Photo: America TV retrieved

The announcements:

On February 13th, the National Assembly agreed to designate an ad-hoc administration board with the power of acting on behalf PDVSA to take control of PDV Holding Inc., CITGO Holding Inc. and CITGO Petroleum Corporation, and appointed the following board members:

PDVSA ad-hoc administration board

  • Simón Antunes
  • Gustavo J. Velásquez
  • Carlos José Balza
  • Ricardo Alfredo Prada
  • David Smolansky

PDV Holding, Inc

  • Luisa Palacios 
  • Edgar Rincón
  • Oswaldo Nuñez
  • Fernando Vera
  • Elio Tortolero
  • Andrés Padilla

Citgo Holding, Inc.

  • Luisa Palacios
  • Edgar Rincón
  • Ángel Olmeta
  • Oswaldo Núñez
  • Javier Troconis
  • Rick Esser

Citgo Petroleum Corporation:

  • Luisa Palacios
  • Edgar Rincón
  • Luis Urdaneta
  • Ángel Olmetta
  • Andrés Padilla
  • Rick Esser

Who they are

All of them, except David Smolansky, are respected and experienced professionals from the oil industry, the international finance and the academics, living in the U.S.

Smolansky, a Caracas-area mayor persecuted by the Maduro regime and exiled in the U.S., is one of the key political players at this moment regarding the liaison between the Venezuelan National Assembly, the Trump administration, and the OAS.

Luisa Palacios, appointed head of CITGO, has a master’s degree in International Affairs from Columbia and a Ph.D. in the same area from Johns Hopkins University. She’s a specialist in energy policy and has worked at Procter & Gamble, Japan Bank for International Cooperation, Société Générale, Barclays Capital and Medley Global Advisors.

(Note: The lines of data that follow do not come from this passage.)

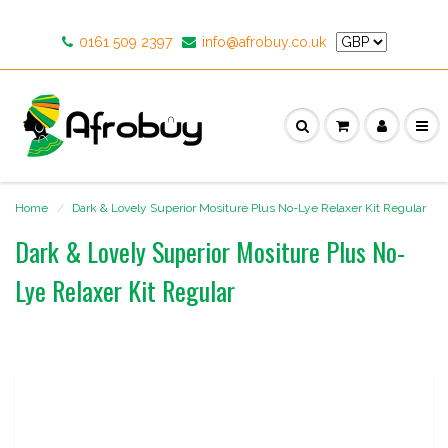
0161 509 2397
info@afrobuy.co.uk
Home
Dark & Lovely Superior Mositure Plus No-Lye Relaxer Kit Regular
Dark & Lovely Superior Mositure Plus No-
Lye Relaxer Kit Regular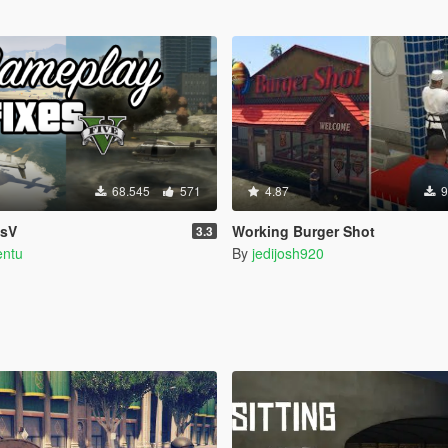
68.545
571
4.87
9
esV
Working Burger Shot
3.3
entu
By
jedijosh920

Luis Urdaneta was PDVSA’s executive vice-president until 1998. Angel Olmetta was director of operations at CITGO in the 90s. Edgar Rincón is the senior vice-president of operations for the Western Hemisphere at Houston-based Nabors Industries. Rick Esser is the current CITGO chief strategic officer and vice-president of compliance, under the Maduro administration. He’s a U.S. citizen.

What could happen now

Their mission is to achieve control over CITGO, with the help of the government of the country where the company is based, and to protect these resources from further pillaging by chavismo. Gaining control of CITGO doesn’t mean that the Guaidó administration will be funded. At least not if they manage it responsibly, how it should be.

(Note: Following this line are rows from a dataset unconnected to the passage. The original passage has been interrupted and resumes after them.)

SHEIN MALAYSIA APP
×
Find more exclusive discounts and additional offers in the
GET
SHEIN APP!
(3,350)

Actually, Carlos Vecchio, the interim government’s envoy to the U.S., said that they do not plan to use CITGO money in the short term. “It belongs to Citgo. We want Citgo in financial health and for operations to continue, and for that money to stay there for when we are able to take effective control of power and the state’s institutions, including PDVSA.”

It is key that when they have full access to CITGO, a comptroller and auditors be engaged in keeping those books as clean as possible for two main reasons: a. Remember that CITGO, a company established and operating in the U.S., is subject to a higher standard of control and anti corruption practices than poor old PDVSA (that’s why PDVSA was used by chavismo as an ATM and Citgo as collateral when asking for more loans); and b. well, if you want to differentiate yourself from chavismo you can’t act like chavismo.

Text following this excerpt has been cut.